Re: update faster way

From: Laurenz Albe <laurenz(dot)albe(at)cybertec(dot)at>
To: yudhi s <learnerdatabase99(at)gmail(dot)com>
Cc: pgsql-general <pgsql-general(at)lists(dot)postgresql(dot)org>
Subject: Re: update faster way
Date: 2024-09-14 17:23:31
Message-ID: 37bc4217078946546b62c6ca2f2e458b798b1f36.camel@cybertec.at
Views: Raw Message | Whole Thread | Download mbox | Resend email
Thread:
Lists: pgsql-general

On Sat, 2024-09-14 at 16:10 +0530, yudhi s wrote:
> > However, the strain on your system's resources and particularly the row
> > locks will impair normal database work.
> >
> > Essentially, you can either take an extended down time or perform the updates
> > in very small chunks with a very low "lock_timeout" over a very long period
> > of time.  If any of the batches fails because of locking conflicts, it has
> > to be retried.
> >
> > Investigate with EXPLAIN (ANALYZE) why the updates take that long.  It could
> > be a lame disk, tons of (unnecessary?) indexes or triggers, but it might as
> > well be the join with the lookup table, so perhaps there is room for
> > improvement (more "work_mem" for a hash join?)
>
> We have mostly insert/update happen on current day/live partition. So
> considering that, if we will run batch updates(with batch size of 1000) from
> five different sessions in parallel on different historical partition, at any
> time they will lock 5000 rows and then commit. And also those rows will not
> collide with each other. So do you think that approach can anyway cause locking
> issues?

The updates won't lock with each other. I thought that other database activity
might modify rows in these partitions. If that is not the case, you don't need
to worry about locks.

In that case I would also choose a much higher batch size.

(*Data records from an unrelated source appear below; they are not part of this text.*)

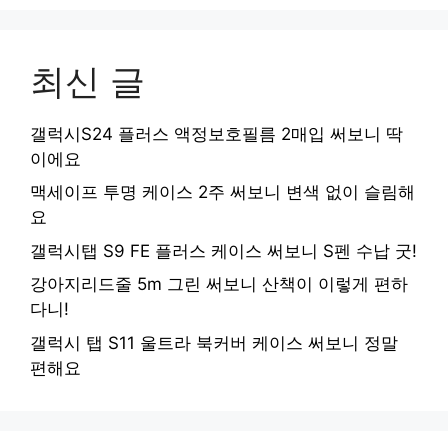
최신 글
갤럭시S24 플러스 액정보호필름 2매입 써보니 딱
이에요
맥세이프 투명 케이스 2주 써보니 변색 없이 슬림해
요
갤럭시탭 S9 FE 플러스 케이스 써보니 S펜 수납 굿!
강아지리드줄 5m 그린 써보니 산책이 이렇게 편하
다니!
갤럭시 탭 S11 울트라 북커버 케이스 써보니 정말
편해요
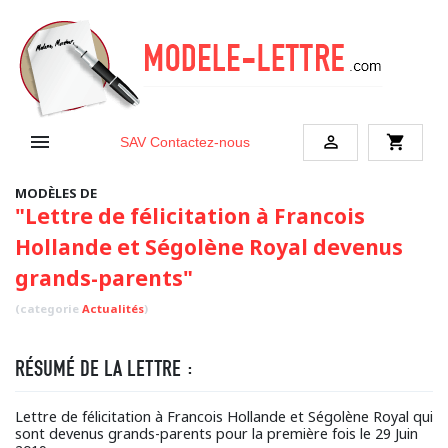


shopping_cart
SAV
Contactez-nous
MODÈLES DE
"Lettre de félicitation à Francois
Hollande et Ségolène Royal devenus
grands-parents"
(categorie
Actualités
)
RÉSUMÉ DE LA LETTRE :
Lettre de félicitation à Francois Hollande et Ségolène Royal qui
sont devenus grands-parents pour la première fois le 29 Juin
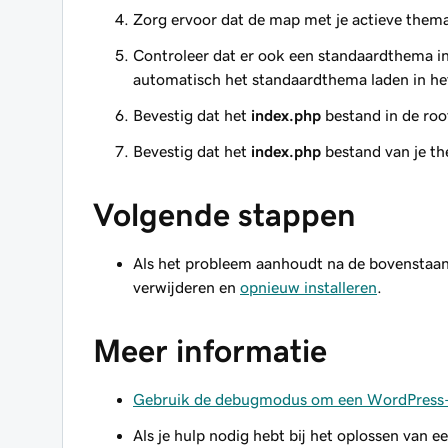
Zorg ervoor dat de map met je actieve thema
Controleer dat er ook een standaardthema i
automatisch het standaardthema laden in het
Bevestig dat het
index.php
bestand in de root
Bevestig dat het
index.php
bestand van je the
Volgende stappen
Als het probleem aanhoudt na de bovenstaan
verwijderen en
opnieuw installeren
.
Meer informatie
Gebruik de debugmodus om een WordPress-f
Als je hulp nodig hebt bij het oplossen van 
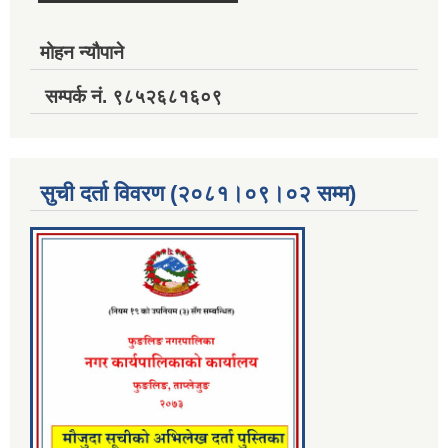
मोहन न्यौपाने
सम्पर्क नं. ९८५२६८१६०९
सुची दर्ता विवरण (२०८१।०९।०२ सम्म)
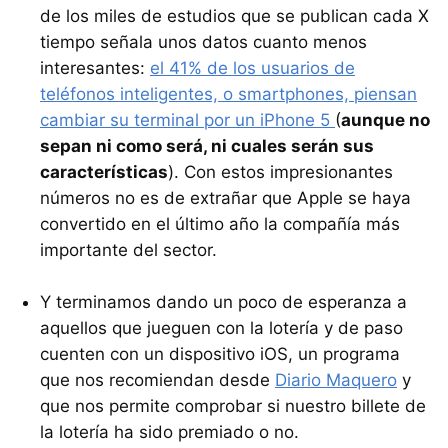
de los miles de estudios que se publican cada X
tiempo señala unos datos cuanto menos
interesantes:
el 41% de los usuarios de
teléfonos inteligentes, o smartphones, piensan
cambiar su terminal por un iPhone 5
(
aunque no
sepan ni como será, ni cuales serán sus
características
). Con estos impresionantes
números no es de extrañar que Apple se haya
convertido en el último año la compañía más
importante del sector.
Y terminamos dando un poco de esperanza a
aquellos que jueguen con la lotería y de paso
cuenten con un dispositivo iOS, un programa
que nos recomiendan desde
Diario Maquero
y
que nos permite comprobar si nuestro billete de
la lotería ha sido premiado o no.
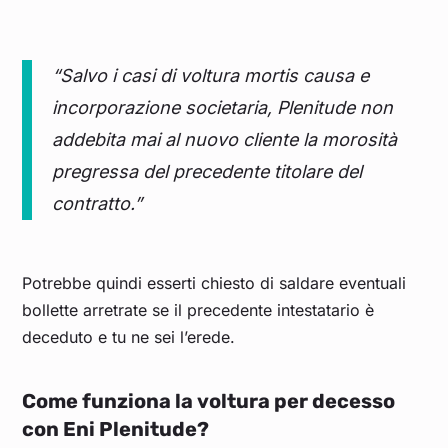
“Salvo i casi di voltura mortis causa e
incorporazione societaria, Plenitude non
addebita mai al nuovo cliente la morosità
pregressa del precedente titolare del
contratto.”
Potrebbe quindi esserti chiesto di saldare eventuali
bollette arretrate se il precedente intestatario è
deceduto e tu ne sei l’erede.
Come funziona la voltura per decesso
con Eni Plenitude?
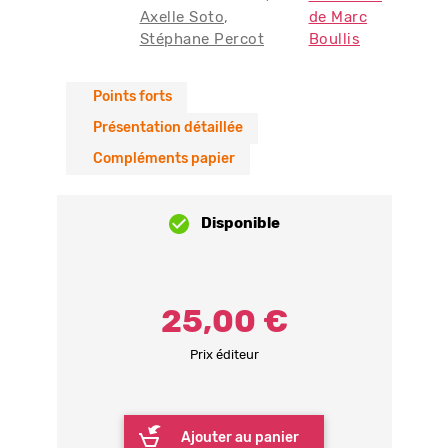
Axelle Soto
de Marc
Stéphane Percot
Boullis
Points forts
Présentation détaillée
Compléments papier
Disponible
25,00 €
Prix éditeur
Ajouter au panier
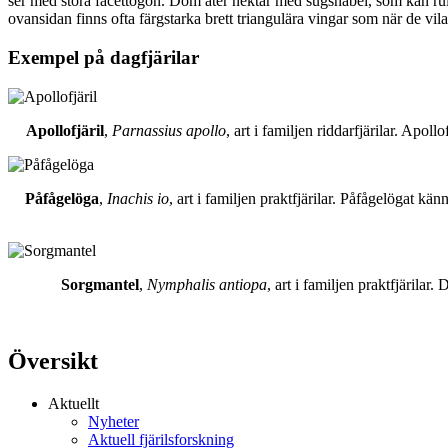
ser med stora facettögon. Dom äter nektar med sugsnabel, som kan rull
ovansidan finns ofta färgstarka brett triangulära vingar som när de vil
Exempel på dagfjärilar
Apollofjäril
,
Parnassius apollo
, art i familjen riddarfjärilar. Apol
Påfågelöga
,
Inachis io
, art i familjen praktfjärilar. Påfågelögat 
Sorgmantel
,
Nymphalis antiopa
, art i familjen praktfjärila
Översikt
Aktuellt
Nyheter
Aktuell fjärilsforskning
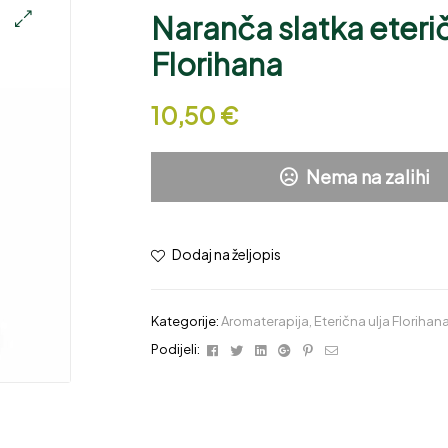
Naranča slatka eterič
🔍
Florihana
10,50
€
Nema na zalihi
Dodaj na željopis
Kategorije:
Aromaterapija
,
Eterična ulja Florihan
Facebook
Twitter
Linkedin
Google+
Pinterest
Email
Podijeli:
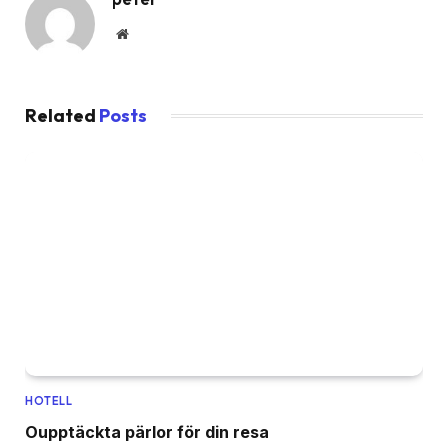
Website
Related
Posts
HOTELL
Oupptäckta pärlor för din resa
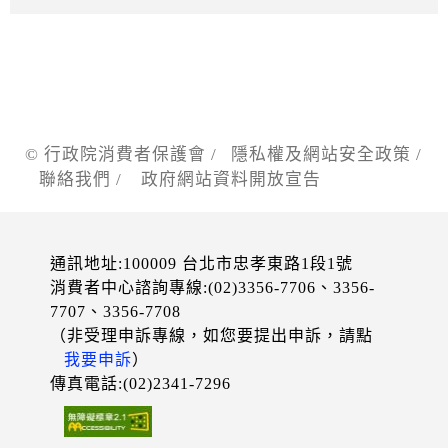
© 行政院消費者保護會 /
隱私權及網站安全政策
/
聯絡我們
/
政府網站資料開放宣告
通訊地址:100009 台北市忠孝東路1段1號
消費者中心諮詢專線:(02)3356-7706、3356-
7707、3356-7708
（非受理申訴專線，如您要提出申訴，請點
我要申訴
）
傳真電話:(02)2341-7296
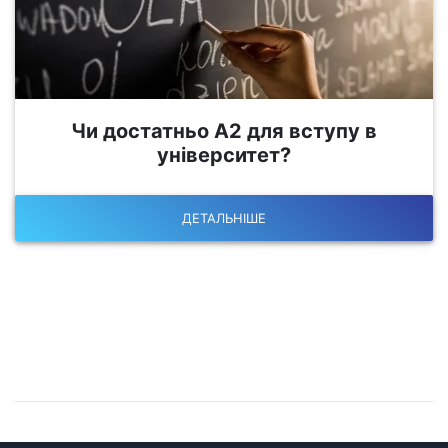
Чи достатньо А2 для вступу в
університет?
ДЕТАЛЬНІШЕ
Залишилися питання?
Запишіться на консультацію!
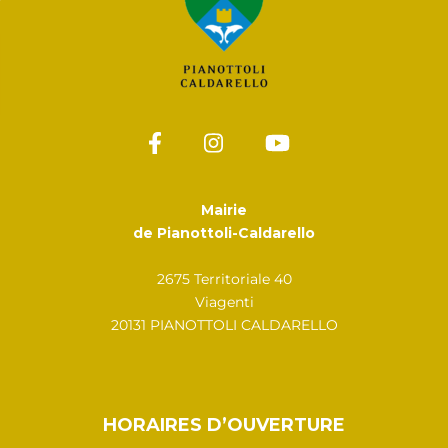
Mairie
de Pianottoli-Caldarello
2675 Territoriale 40
Viagenti
20131 PIANOTTOLI CALDARELLO
HORAIRES D’OUVERTURE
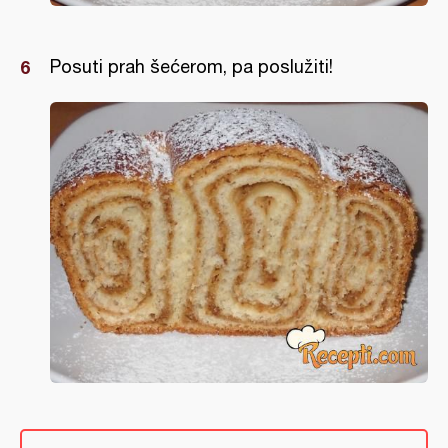
Posuti prah šećerom, pa poslužiti!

You should make sure to back off every now and then and VACUUM the partition,
so that you avoid excessive table bloat.

> We will ensure the update of live partition occurs when we have least activity.
> So in that way we will not need extended down time. Please correct me if wrong.

That sounds right.

> Never used lock_timeout though, but in above case do we need lock_timeout?

It can be useful if your updating process is blocked by a lock from the
application. Setting the parameter to a low value will keep your update
from hanging for a long time and will throw an error instead.
Erroring out early reduces the danger of a deadlock.

> Regarding batch update with batch size of 1000, do we have any method exists
> in postgres (say like forall statement in Oracle) which will do the batch dml.
> Can you please guide me here, how we can do it in postgres.

I would certainly not perform the update row for row in PL/pgSQL code.
Perhaps something like this:

DO
$$DECLARE
i bigint;
BEGIN
FOR i IN 1..1000000 by 100000 LOOP
UPDATE tab SET ...
WHERE id >= i AND id < i + 100000;

COMMIT;
END LOOP;
END;$$;

VACUUM tab;

Then repeat for the next million rows, and so on.

> And yes will need to see what happens in the update using explain analyze.
> And I was trying to see, if we can run explain analyze without doing
> actual update , but seems that is not possible. 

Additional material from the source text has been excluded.